§ Task description:
Every record below is to be retyped exactly, with the pictures left out.

§ Data provided:

-*-

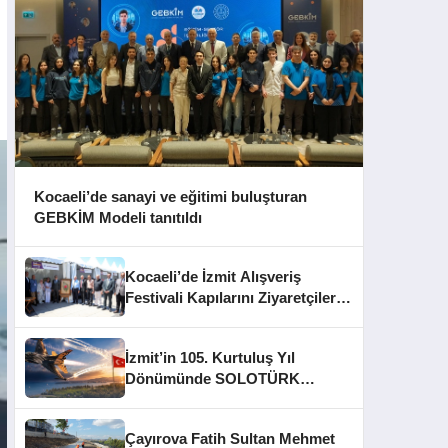
Kocaeli’de sanayi ve eğitimi buluşturan
GEBKİM Modeli tanıtıldı
Kocaeli’de İzmit Alışveriş
Festivali Kapılarını Ziyaretçilere
Açtı
İzmit’in 105. Kurtuluş Yıl
Dönümünde SOLOTÜRK
Gösteri Yapacak
Çayırova Fatih Sultan Mehmet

-*-

§ Response to this exercise:
Kocaeli’de sanayi ve eğitimi buluşturan
GEBKİM Modeli tanıtıldı
Kocaeli’de İzmit Alışveriş
Festivali Kapılarını Ziyaretçilere
Açtı
İzmit’in 105. Kurtuluş Yıl
Dönümünde SOLOTÜRK
Gösteri Yapacak
Çayırova Fatih Sultan Mehmet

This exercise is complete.